Introduction: Prosthetic joint infection (PJI) risk continues to receive much attention given its associated morbidity and costs to patients and healthcare systems. It has been hypothesized that invasive colonoscopies may increase the risk of PJI. However, the decision to administer antibiotic prophylaxis lacks clinical guidance. In this study we aimed to compare PJI rates in patients undergoing colonoscopies with and without antibiotic prophylaxis against a control group, analyzing PJI occurrences at 90 days, 6 months, 9 months, and 1-year post-procedure and (2) assess the impact of antibiotic prophylaxis on PJI rates to inform clinical guidelines. Methods: We queried a national, all-payer database to identify all primary total knee arthroplasty procedures without prior history of PJI between January 2010 and October 2020 (n = 1.9 million). All patients who had a diagnosis of PJI within one year of index procedure were excluded. There were three cohorts identified: colonoscopy with biopsy without antibiotic prophylaxis; colonoscopy with biopsy with antibiotic prophylaxis; and a control of no prior colonoscopy. Both colonoscopy cohorts were slightly younger and had higher comorbidities than the controls.
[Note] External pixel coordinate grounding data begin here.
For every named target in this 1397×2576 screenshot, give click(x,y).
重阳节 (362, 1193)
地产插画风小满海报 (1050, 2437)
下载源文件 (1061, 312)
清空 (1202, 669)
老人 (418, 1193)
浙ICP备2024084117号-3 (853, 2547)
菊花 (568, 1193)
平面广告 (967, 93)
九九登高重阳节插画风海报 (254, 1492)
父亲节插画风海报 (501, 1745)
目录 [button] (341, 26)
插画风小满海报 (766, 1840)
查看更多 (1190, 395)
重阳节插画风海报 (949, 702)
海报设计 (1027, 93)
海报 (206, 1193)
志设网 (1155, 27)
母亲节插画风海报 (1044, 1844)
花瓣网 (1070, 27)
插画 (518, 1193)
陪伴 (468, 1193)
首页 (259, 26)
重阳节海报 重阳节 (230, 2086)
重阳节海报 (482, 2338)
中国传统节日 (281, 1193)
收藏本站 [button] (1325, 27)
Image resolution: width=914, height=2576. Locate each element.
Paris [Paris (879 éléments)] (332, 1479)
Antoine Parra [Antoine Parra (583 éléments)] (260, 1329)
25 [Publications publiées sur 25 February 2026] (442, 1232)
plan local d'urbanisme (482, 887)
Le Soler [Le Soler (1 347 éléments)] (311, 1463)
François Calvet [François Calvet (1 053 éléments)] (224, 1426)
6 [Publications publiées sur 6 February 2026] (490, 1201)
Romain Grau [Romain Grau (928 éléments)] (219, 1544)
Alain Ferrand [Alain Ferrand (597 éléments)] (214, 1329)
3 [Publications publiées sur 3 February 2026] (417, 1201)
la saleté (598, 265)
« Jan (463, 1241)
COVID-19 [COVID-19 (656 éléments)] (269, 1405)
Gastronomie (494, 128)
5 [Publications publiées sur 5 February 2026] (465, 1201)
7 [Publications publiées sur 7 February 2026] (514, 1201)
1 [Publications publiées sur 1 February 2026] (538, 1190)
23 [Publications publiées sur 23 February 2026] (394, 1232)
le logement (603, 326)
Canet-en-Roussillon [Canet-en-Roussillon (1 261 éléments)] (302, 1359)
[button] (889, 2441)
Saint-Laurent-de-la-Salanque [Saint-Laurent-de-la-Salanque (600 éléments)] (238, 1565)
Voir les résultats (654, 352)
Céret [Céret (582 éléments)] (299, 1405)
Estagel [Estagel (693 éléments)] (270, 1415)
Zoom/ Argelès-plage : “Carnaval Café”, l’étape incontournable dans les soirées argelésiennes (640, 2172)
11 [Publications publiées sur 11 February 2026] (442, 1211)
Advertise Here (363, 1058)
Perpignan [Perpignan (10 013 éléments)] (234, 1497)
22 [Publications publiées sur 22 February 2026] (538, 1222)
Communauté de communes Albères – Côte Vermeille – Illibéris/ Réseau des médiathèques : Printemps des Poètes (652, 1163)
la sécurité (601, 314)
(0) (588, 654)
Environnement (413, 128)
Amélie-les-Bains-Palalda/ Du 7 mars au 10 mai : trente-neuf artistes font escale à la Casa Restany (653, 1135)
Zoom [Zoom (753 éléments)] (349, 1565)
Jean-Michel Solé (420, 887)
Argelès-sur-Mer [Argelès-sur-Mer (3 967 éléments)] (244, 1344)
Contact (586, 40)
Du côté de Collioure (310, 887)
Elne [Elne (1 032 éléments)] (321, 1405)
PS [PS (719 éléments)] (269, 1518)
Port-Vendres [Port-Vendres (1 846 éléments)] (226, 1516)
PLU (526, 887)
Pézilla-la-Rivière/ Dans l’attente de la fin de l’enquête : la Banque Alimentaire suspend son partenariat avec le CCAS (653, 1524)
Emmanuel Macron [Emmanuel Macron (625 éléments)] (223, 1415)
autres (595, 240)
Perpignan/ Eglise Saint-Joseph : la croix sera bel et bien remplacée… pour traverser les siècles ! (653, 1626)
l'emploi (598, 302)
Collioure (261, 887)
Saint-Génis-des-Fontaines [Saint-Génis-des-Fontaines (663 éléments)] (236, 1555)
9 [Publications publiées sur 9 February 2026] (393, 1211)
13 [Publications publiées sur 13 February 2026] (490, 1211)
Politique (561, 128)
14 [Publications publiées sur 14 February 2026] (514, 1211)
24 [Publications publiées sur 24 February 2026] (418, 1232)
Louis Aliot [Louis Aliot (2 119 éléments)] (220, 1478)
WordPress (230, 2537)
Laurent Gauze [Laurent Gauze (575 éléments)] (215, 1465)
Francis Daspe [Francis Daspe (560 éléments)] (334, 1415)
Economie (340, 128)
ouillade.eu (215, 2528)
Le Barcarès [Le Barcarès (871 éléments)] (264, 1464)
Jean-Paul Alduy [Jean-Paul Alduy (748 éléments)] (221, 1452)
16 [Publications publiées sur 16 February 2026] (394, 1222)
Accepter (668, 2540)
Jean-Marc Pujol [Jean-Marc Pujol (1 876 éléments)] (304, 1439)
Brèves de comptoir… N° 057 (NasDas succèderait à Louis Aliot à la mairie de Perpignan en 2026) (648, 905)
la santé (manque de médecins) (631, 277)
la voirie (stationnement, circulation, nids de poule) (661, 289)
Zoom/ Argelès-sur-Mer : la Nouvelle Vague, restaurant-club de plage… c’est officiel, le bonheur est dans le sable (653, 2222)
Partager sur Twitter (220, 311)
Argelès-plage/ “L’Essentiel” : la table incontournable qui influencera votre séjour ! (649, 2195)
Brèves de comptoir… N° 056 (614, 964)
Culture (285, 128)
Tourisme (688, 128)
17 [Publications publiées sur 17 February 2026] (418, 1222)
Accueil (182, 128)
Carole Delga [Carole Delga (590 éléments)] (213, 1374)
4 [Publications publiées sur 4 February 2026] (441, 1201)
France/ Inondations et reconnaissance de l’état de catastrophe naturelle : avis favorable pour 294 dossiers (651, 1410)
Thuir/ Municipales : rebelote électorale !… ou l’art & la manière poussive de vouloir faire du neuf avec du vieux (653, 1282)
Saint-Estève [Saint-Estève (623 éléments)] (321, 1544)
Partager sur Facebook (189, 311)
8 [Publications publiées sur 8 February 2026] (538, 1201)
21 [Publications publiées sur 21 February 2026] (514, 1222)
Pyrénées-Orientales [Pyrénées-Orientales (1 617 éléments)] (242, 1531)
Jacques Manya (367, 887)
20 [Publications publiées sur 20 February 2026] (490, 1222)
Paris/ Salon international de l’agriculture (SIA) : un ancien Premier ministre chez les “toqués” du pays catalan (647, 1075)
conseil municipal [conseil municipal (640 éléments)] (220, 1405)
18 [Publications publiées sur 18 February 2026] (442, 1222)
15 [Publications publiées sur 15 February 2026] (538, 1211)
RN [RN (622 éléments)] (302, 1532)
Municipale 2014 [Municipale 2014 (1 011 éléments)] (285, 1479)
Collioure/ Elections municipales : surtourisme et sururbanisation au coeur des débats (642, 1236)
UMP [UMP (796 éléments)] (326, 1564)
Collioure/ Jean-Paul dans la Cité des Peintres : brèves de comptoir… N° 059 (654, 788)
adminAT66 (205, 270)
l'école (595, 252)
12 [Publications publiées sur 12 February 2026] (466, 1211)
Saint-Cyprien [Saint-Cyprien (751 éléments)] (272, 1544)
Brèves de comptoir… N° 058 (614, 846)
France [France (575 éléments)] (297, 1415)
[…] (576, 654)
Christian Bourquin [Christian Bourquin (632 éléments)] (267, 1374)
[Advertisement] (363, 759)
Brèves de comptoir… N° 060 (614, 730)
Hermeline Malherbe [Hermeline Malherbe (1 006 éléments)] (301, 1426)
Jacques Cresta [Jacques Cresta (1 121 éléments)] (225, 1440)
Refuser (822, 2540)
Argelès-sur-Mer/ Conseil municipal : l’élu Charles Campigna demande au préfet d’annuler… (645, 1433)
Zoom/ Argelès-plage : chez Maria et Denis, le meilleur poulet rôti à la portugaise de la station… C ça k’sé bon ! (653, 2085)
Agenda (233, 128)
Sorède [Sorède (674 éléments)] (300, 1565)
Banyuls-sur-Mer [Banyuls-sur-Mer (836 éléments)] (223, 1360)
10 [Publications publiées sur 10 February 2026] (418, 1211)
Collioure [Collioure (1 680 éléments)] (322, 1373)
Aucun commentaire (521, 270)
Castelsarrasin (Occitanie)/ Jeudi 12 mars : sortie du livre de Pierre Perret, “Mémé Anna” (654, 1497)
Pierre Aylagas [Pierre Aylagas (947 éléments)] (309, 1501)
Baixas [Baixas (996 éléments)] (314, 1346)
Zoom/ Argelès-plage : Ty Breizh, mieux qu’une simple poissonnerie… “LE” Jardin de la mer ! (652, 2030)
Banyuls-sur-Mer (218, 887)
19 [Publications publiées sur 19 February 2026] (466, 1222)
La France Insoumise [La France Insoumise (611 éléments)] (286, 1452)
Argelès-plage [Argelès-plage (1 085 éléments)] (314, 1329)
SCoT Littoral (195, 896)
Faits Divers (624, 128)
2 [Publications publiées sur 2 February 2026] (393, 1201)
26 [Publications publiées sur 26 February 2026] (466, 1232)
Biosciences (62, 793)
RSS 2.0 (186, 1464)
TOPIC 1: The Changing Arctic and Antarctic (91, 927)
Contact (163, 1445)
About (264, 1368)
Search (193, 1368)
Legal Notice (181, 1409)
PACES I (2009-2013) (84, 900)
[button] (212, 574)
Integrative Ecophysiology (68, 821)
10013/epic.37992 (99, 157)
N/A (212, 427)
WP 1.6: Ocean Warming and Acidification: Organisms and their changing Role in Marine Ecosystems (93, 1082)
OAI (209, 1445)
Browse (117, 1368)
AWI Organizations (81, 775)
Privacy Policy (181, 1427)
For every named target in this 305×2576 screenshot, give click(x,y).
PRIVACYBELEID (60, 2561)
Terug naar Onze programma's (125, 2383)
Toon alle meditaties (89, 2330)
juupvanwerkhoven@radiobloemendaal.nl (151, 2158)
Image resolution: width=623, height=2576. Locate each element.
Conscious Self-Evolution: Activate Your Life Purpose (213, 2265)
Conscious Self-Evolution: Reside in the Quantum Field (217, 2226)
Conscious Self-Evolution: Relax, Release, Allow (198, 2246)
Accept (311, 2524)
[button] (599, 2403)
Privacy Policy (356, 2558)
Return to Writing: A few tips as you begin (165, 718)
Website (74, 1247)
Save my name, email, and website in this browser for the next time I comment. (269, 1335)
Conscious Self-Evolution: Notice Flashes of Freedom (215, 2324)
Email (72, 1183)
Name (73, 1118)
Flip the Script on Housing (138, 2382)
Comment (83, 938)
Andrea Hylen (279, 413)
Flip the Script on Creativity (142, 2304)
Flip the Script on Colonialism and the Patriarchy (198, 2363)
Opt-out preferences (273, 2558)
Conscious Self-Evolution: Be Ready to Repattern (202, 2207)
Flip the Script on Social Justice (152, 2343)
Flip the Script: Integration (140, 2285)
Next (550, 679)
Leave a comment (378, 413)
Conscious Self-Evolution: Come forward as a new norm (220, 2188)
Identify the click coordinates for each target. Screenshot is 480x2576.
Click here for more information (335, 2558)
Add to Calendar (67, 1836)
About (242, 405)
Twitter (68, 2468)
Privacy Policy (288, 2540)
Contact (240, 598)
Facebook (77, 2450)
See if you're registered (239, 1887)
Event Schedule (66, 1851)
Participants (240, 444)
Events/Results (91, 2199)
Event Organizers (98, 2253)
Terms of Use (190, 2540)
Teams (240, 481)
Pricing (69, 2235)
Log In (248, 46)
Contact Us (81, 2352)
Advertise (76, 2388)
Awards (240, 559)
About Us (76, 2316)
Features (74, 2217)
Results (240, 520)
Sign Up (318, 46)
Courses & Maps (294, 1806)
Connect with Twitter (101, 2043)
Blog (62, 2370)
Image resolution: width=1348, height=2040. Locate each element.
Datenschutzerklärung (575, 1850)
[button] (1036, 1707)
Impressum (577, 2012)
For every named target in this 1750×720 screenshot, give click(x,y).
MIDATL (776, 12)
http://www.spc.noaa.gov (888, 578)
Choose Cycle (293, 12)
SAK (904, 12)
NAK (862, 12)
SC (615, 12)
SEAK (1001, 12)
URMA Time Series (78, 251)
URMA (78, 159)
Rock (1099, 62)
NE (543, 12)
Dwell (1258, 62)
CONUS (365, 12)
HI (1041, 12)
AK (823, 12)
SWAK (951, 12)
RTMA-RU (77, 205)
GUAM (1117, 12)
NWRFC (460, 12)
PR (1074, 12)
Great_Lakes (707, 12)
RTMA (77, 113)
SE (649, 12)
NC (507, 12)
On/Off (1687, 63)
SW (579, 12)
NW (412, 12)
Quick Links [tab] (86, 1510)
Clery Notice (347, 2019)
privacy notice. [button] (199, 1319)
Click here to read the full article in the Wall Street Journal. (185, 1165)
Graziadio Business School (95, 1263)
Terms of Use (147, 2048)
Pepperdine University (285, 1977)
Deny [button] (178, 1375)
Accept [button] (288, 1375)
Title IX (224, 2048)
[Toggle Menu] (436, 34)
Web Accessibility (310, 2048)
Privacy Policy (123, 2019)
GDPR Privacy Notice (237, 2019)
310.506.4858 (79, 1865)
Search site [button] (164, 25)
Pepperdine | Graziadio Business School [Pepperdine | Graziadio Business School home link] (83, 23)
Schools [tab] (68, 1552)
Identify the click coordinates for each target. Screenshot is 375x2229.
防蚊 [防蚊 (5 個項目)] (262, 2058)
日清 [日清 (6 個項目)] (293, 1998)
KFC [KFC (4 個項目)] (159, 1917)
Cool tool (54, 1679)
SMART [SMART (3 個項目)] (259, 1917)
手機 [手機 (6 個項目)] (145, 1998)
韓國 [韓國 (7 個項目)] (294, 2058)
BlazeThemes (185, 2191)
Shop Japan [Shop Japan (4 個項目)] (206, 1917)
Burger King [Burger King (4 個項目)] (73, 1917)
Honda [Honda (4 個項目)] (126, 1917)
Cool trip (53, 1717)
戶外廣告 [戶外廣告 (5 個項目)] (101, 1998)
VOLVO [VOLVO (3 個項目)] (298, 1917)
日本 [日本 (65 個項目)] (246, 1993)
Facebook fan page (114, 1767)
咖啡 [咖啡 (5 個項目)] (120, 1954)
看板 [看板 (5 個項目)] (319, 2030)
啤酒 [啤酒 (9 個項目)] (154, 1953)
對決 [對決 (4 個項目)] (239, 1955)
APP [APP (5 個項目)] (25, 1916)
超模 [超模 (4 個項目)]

The PJI diagnoses were identified at four separate time intervals within one-year after colonoscopy: 90-days; 6-months; 9-months; and 1-year. Chi-square analyses with odds ratios (ORs) and 95% confidence intervals were conducted for PJI rates between groups at all time-points. Results: Among all cohorts, no significant differences in PJI rates were found at 90-days (P = 0.459), 6-months (P = 0.608), 9-months (P = 0.598), and 1-year (P = 0.330). Similarly, direct comparison of both colonoscopy groups, with and without antibiotic prophylaxis, demonstrated no PJI rate differences at 90-day (P = 0.540), 6-months (P = 0.812), 9-months (P = 0.958), and 1-year (P = 0.207). Ranges of ORs between the colonoscopy cohorts were 1.07-1.43. Conclusion: Invasive colonoscopy does not increase the risk of PJI in patients who have pre-existing knee implants. Furthermore, antibiotic prophylaxis may not be warranted in patients undergoing colonoscopy who have a planned biopsy.